# Intro to this package
---

Here we introduce the functionalities of our package and the dynamical models it uses.

# 1. Setup
---
Uncomment the following line to install `rl4greencrab`. 
After installation you need to restart the jupyter kernel in order to use the package and run this notebook.

In [5]:
# %pip install -e ..

# 2. Integral projection model
---

Here we conceptually describe our integral projection model (IPM) of the crab population dynamics.

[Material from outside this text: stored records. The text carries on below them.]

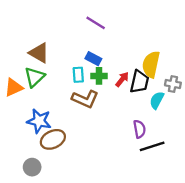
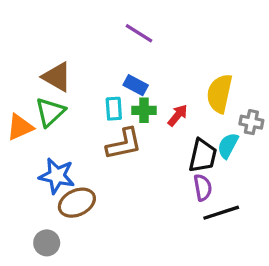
black trapezoid: (139, 82) -> (203, 156), moved
brown L-shape: (85, 99) -> (124, 144), turned -36

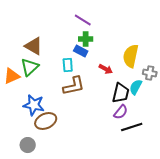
green cross: (144, 110) -> (86, 39), moved
red arrow: (178, 115) -> (106, 69), turned 80
purple semicircle: (203, 188) -> (121, 112), turned 49

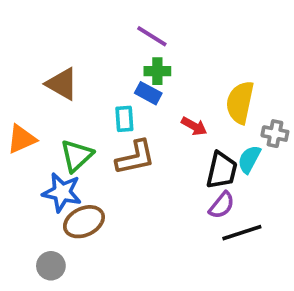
green triangle: (30, 67) -> (77, 156), moved

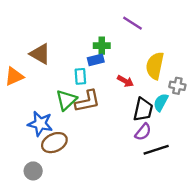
purple line: (152, 36) -> (132, 23), moved
blue rectangle: (148, 93) -> (96, 60), turned -42
orange triangle: (22, 139) -> (14, 76), moved
green triangle: (77, 156) -> (66, 100), moved

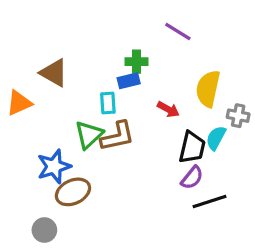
blue star: (40, 124) -> (54, 166), turned -30

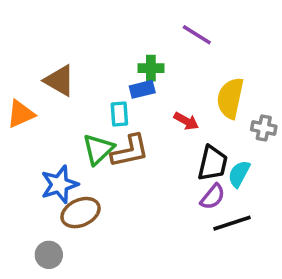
cyan semicircle: (216, 138) -> (239, 174), moved

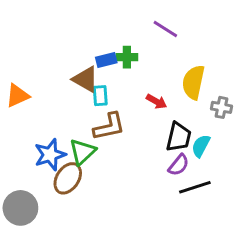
brown triangle: (59, 81) -> (85, 79), moved
blue rectangle: (142, 89) -> (106, 60), moved
green triangle: (98, 149) -> (83, 152), moved
brown ellipse: (81, 213) -> (68, 178), turned -32
gray circle: (49, 255) -> (20, 208), moved, size x1.5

Our model describes the process in which an agent observes green crab counts by laying traps to catch the crabs. 
Each time-step corresponds to a year's worth of data, and has two components: 
First, for 9 months crabs are caught using traps laid by the agent.
Second, for the last 3 months of the year, the crabs undergo a gestation period and no crabs are caught during this time.
This is the timeline of a time-step:
1. The agent receives an observation (nine months' worth of catch data).
2. The agent decides a density of traps to lay for the next year.
3. The population dynamics model evolves somatically for nine months, each month producing an overall catch count observation. This observation is sampled from a distribution that depends on the size-structure of the crab population.
5. New crabs are spawned and grow for 3 months. The number of new-borns is determined by a logistic function (plus a random term). During this timeline, too, new crabs immigrate with a fixed immigration rate.

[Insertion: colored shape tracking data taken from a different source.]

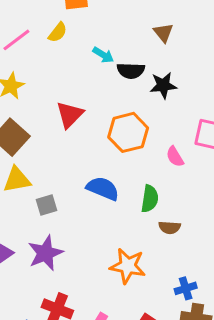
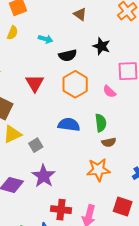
black semicircle: (131, 71) -> (68, 55), moved
black star: (163, 85) -> (101, 46), moved, turned -30
brown semicircle: (170, 227) -> (109, 142), moved

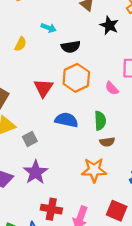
yellow semicircle: (13, 33) -> (20, 44), moved
black star: (101, 46) -> (109, 25), moved
red triangle: (35, 83) -> (43, 88), moved

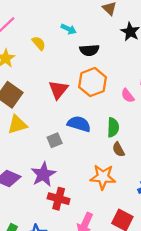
yellow semicircle: (20, 44) -> (39, 43), turned -72
gray square: (30, 139) -> (55, 140), moved
brown semicircle: (107, 142) -> (118, 150), turned 64
red cross: (51, 209) -> (59, 199), moved

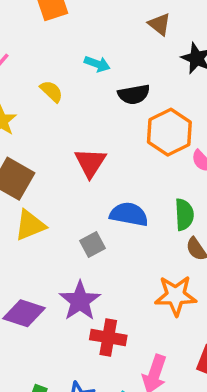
orange hexagon: (92, 82) -> (169, 132), moved

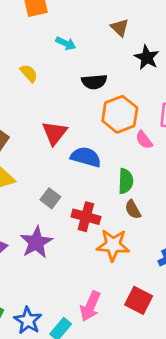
cyan arrow: (97, 64) -> (66, 43), moved
blue semicircle: (129, 214) -> (86, 157), moved
gray square: (92, 244) -> (50, 198), turned -30
red cross: (108, 337) -> (86, 217), moved

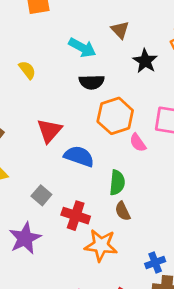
cyan arrow: (66, 43) -> (82, 48), moved, size x1.4

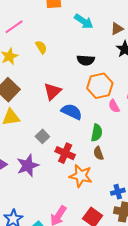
brown triangle: (120, 30) -> (117, 29), moved, turned 40
cyan arrow: (82, 48) -> (84, 21), moved

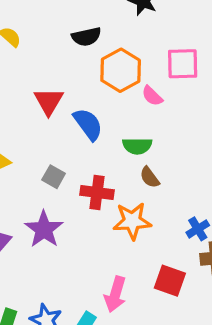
blue semicircle: (72, 112) -> (88, 124), turned 45
green semicircle: (97, 133) -> (137, 146), turned 96

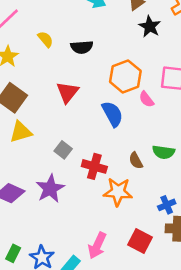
black semicircle: (86, 37) -> (82, 47), moved
blue semicircle: (88, 124) -> (112, 114), moved
green semicircle: (137, 146) -> (163, 152), moved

The following code block shows the input and output of this model.
Our model is encoded as a `gymnasium env` class in order to leverage existing RL algorithms.

In [2]:
from rl4greencrab import greenCrabEnv

gce = greenCrabEnv()

After declaring `gce`, the `.reset()` function sets the state of the crab population to its initial value, and produces the following output:

`initial observation`, `info`.

Currently, `initial observation` is a random sequence of numbers for simplicity's sake.

In [10]:
observation, info = gce.reset()
observation

array([17., 20., 52., 45., 78., 74., 65., 25., 40.], dtype=float32)

A dynamical step for the IPM is produced by  the `.step(action)` function.
Here, the `action` argument takes values in [0, 2000] and corresponds to the number of traps laid.
The output is

`observation`, `reward`, `terminated`, `truncated`, `info`

The latter three outputs are beyond the scope of this notebook.
The `reward` output is used by the agent to train---the agent looks for strategies that lead to high average rewards over 100 time-steps.

The following call of the step function returns a null observation since no traps were laid.

In [14]:
observation, reward, terminated, truncated, info = gce.step([0])
observation

array([0., 0., 0., 0., 0., 0., 0., 0., 0.], dtype=float32)

Lets try some other action values and see what observations we obtain:

In [18]:
# 1.
_ = gce.reset()
observation, reward, terminated, truncated, info = gce.step([1])
observation

array([0., 1., 0., 2., 1., 1., 0., 2., 1.], dtype=float32)

In [19]:
# 2.
_ = gce.reset()
observation, reward, terminated, truncated, info = gce.step([10])
observation

array([ 7.,  4., 11.,  5.,  8.,  9.,  7.,  3.,  6.], dtype=float32)

In [20]:
# 3.
_ = gce.reset()
observation, reward, terminated, truncated, info = gce.step([100])
observation

array([87., 76., 58., 58., 43., 49., 61., 55., 63.], dtype=float32)